"La casa editrice? Un’idea di mia moglie"

Roberto Casalini festeggia i trent’anni de ‘Il Ponte Vecchio’ con la pubblicazione di un libro di memorie: "Concepito nella pandemia"

di Elide Giordani

Come sarebbe oggi il mondo dell’editoria romagnola senza la Società Editrice "Il Ponte Vecchio"? Si potrebbe partire da qui per immaginare un grande vuoto che si allarga laddove oggi c’è l’energia di 2.700 libri, la fibrillazione delle idee e dei confronti, l’intensità dell’impegno e delle emozioni di chi si è espresso attraverso la parola scritta e di chi ha letto nella condivisione profonda o nello stimolo al distinguo. Proprio oggi la casa editrice fondata da Roberto Casalini e i suoi due figli compie 30 anni e per tutto quanto sopra non è una data che riguardi solo loro. Contestualmente esce anche l’autobiografia di Roberto Casalini, "Le scoperte, i sentieri", storia intensa di una vita vissuta con pienezza, anch’essa specchio di molte epoche, quelle dei suoi 83 anni.

Casalini cosa l’ha spinta a scrivere e pubblicare proprio ora la storia della sua vita?

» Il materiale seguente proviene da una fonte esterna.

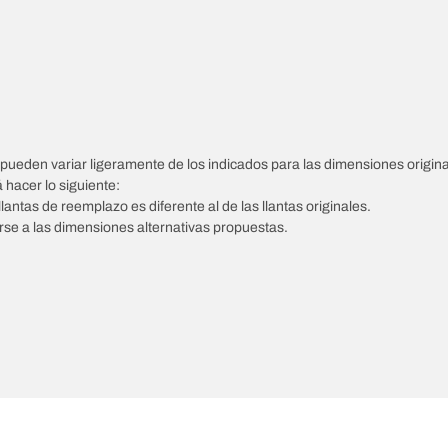
pueden variar ligeramente de los indicados para las dimensiones origina
á hacer lo siguiente:
llantas de reemplazo es diferente al de las llantas originales.
tarse a las dimensiones alternativas propuestas.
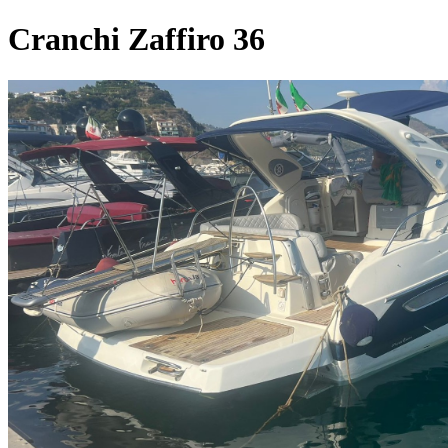
Cranchi Zaffiro 36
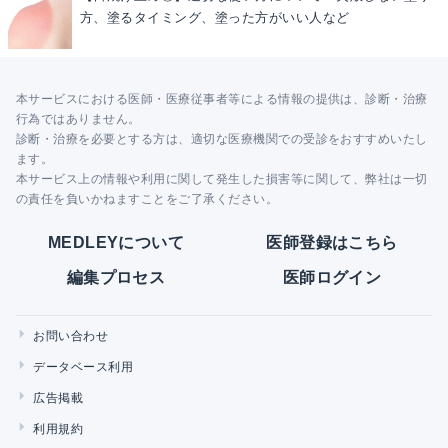
方、塗るタイミング、塗った方がいい人など
本サービスにおける医師・医療従事者等による情報の提供は、診断・治療
行為ではありません。
診断・治療を必要とする方は、適切な医療機関での受診をおすすめいたし
ます。
本サービス上の情報や利用に関して発生した損害等に関して、弊社は一切
の責任を負いかねますことをご了承ください。
MEDLEYについて
医師登録はこちら
編集プロセス
医師ログイン
お問い合わせ
データベース利用
広告掲載
利用規約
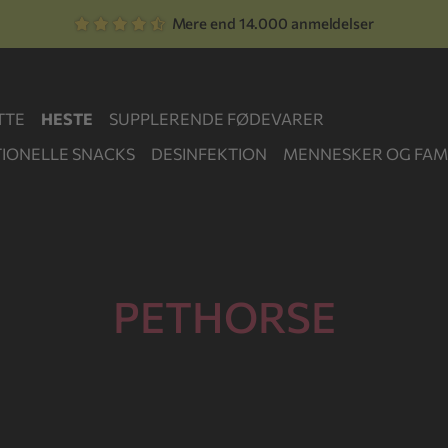
Mere end 14.000 anmeldelser
TTE
HESTE
SUPPLERENDE FØDEVARER
IONELLE SNACKS
DESINFEKTION
MENNESKER OG FAMI
PETHORSE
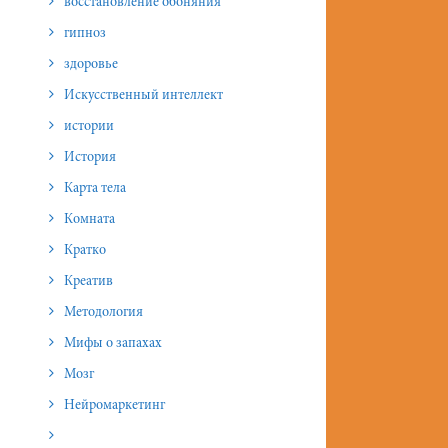
восстановление обоняния
гипноз
здоровье
Искусственный интеллект
истории
История
Карта тела
Комната
Кратко
Креатив
Методология
Мифы о запахах
Мозг
Нейромаркетинг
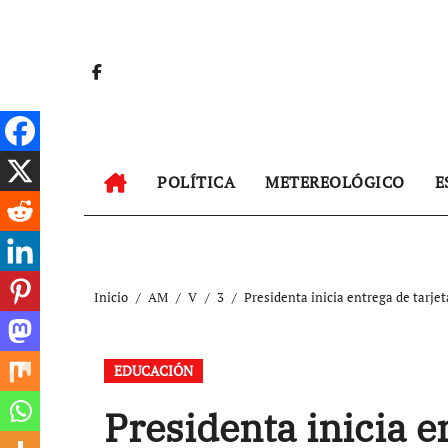
Ir
al
contenido
POLÍTICA
METEREOLÓGICO
E
Inicio
AM
V
3
Presidenta inicia entrega de tarjet
EDUCACIÓN
Presidenta inicia e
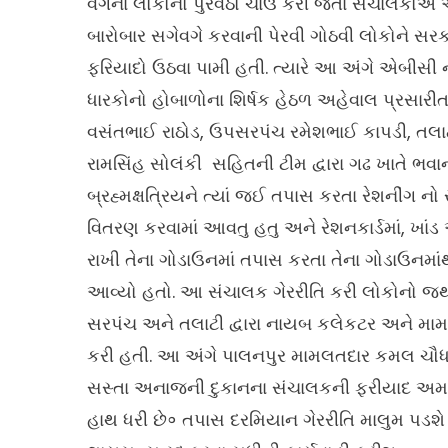
વર્ગના લોકોનો પુરવઠો ચાઉ કરી જતા સંચાલકોએ 
બારોબાર સગેવગે કરવાની પેરવી ગોઠવી લોકોને સ
ફરિયાદો ઉઠવા પામી હતી. ત્યારે આ અંગે એબીસી ન્ય
ધારકોનો હોબાળોના શિર્ષક હેઠળ અહેવાલ પ્રસારી
વસંતભાઈ રાઠોડ, ઉપસરપંચ રમેશભાઈ કાપડી, તલા
રામસિંહ સોલંકી સહિતની ટીમ દ્વારા ગઢ ખાતે ભવ
બ્રહ્મક્ષત્રિયને ત્યાં જઈ તપાસ કરતા રેશનીંગ 
વિતરણ કરવામાં આવતુ હતુ અને રેશનકાર્ડમાં, ખાંડ
રાખી તેના ગોડાઉનમાં તપાસ કરતા તેના ગોડાઉનમાંથ
આવ્યો હતો. આ સંચાલક ગેરરીતિ કરી લોકોનો જથ્થ
સરપંચ અને તલાટી દ્વારા નાયબ કલેકટર અને મા
કરી હતી. આ અંગે પાલનપુર મામલતદાર કમલ ચૌધરીન
સસ્તા અનાજની દુકાનના સંચાલકની ફરીયાદ અમને
હાથ ધરી છે॰ તપાસ દરમિયાન ગેરરીતિ માલુમ પડશે ત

"Non il 30esimo della casa editrice, ma la pandemia. Il mondo se ne stava lì a tacere e io ho sentito il bisogno di farlo vivere. Avevo da tempo un’idea del genere, soprattutto pensando alle mie due nipotine, per lasciare loro una traccia di quello che il nonno ha fatto di bene o di male nel mondo".

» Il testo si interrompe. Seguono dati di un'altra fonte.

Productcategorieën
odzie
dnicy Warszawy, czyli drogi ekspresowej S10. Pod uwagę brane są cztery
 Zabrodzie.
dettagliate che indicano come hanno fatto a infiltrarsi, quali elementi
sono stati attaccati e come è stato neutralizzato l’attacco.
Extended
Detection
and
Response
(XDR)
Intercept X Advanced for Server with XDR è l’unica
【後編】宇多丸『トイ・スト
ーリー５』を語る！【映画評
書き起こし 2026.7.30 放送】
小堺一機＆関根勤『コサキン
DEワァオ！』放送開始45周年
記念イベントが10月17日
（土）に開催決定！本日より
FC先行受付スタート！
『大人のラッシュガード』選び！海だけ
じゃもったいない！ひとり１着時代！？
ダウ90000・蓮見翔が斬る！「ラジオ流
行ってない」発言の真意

Ci deve essere stato tuttavia un momento in cui l’opera è iniziata.

"Una mattina mi sono svegliato con una frase in testa, ossia se penso al passato ho davanti il silenzio ma se interrogo la memoria il deserto si riempie di voci. Mi sono detto, è ora che tu lo faccia. Non ho consultato alcun documento".

Questo testimonia una memoria prodigiosa, il libro è ricco di voci, luoghi, situazioni.

"Ho avuto modo di dirlo a suo tempo al vescovo Lanfranchi, da agnostico penso che l’anima sia la memoria, ossia quelle che abbiamo detto, amato, scelto. Se mai accadrà di presentarci davanti al Creatore è con la memoria che testimonieremo noi stessi".

Da Gambettola, a Montalto di Castro, a Canosa e infine a Cesena. Da studente nella scuola sbagliata ad autodidatta, a maestro elementare, a laureato con grandi riconoscimenti, docente dei maestri per i concorsi magistrali, a politico, amministratore e infine editore. Ci sarà tra tutti questi impegni qualcuno in cui si è riconosciuto di più?

"Il tempo più nitido e che sento come fondante della mia persone è quello dell’insegnare. La mia vita è stata caratterizzata anche dalla passione politica, ma è stata la stessa passione politica di quando facevo l’insegnante. La pedagogia non può non essere ricca di politica".

C’è qualcosa dell’insegnare anche in una casa editrice?

"Discutere dei destini dell’uomo o anche del destino del più piccolo dei villaggi è produrre conoscenza, prima di tutto per me".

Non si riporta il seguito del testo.